I've made clear that I don't expect restaurants to carry New York wine if they can't sell them, so perhaps Virtu has carried a range of New York wines in the past. But it's a young establishment, so I doubt it.
The sense of adventure dissipates quickly when the diner discovers that even the more ostensibly exotic wine offerings are the mass-produced, just-what-you'd-expect bottlings. Also, the only section of the list that includes the vintages is the Big Reds section. What, lighter reds and whites are not worthy of vintage inclusion?
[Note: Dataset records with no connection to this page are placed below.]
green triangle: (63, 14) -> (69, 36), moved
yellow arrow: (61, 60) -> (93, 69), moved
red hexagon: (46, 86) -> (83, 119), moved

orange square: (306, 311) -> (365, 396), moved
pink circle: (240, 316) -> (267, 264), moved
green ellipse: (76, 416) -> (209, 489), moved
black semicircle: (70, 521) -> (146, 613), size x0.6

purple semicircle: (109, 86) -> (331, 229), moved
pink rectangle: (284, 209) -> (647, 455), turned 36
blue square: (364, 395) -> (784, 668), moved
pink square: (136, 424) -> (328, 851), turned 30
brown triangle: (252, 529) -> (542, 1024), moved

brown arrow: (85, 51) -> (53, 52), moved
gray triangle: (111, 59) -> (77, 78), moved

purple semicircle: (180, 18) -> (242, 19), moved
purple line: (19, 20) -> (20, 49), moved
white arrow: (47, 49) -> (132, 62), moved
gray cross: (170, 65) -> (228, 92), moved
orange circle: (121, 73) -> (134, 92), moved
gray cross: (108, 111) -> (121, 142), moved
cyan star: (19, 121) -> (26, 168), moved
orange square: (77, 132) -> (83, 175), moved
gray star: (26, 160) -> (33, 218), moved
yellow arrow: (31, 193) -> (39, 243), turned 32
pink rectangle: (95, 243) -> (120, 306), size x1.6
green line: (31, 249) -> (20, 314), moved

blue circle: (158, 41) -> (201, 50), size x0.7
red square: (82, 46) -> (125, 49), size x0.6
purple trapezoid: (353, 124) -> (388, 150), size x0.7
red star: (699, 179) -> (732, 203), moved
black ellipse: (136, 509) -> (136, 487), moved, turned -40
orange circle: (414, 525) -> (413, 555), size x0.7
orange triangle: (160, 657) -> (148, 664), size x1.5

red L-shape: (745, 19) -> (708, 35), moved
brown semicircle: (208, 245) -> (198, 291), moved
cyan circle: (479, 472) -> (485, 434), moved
But for all the dismay one might have in not seeing vintages on a restaurant wine list, that's nothing compared to finding vintages omitted at a wine bar. After dinner we popped over to the new Flight Wine Bar at the landing.
I am mystified that any business claiming to be a wine bar would not list vintages. I imagine that a very small percentage of customers would care - let's say it's roughly 10% - but why risk alienating the customer who is deeply interested in wine? Listing wine without the vintage is a clear signal to the customer: "We don't really care about wine, and we assume you don't, either."
True to its name, this wine bar features nine flights of wine, moderately priced. We found a New York flight that included the Hermann J. Wiemer Frost Cuvee, Casa Larga French-oaked Chardonnay, and Thirsty Owl Riesling. I was annoyed to see (check out the picture) that both "Hermann" and "Wiemer" were misspelled. As was "Chardonnay" (!).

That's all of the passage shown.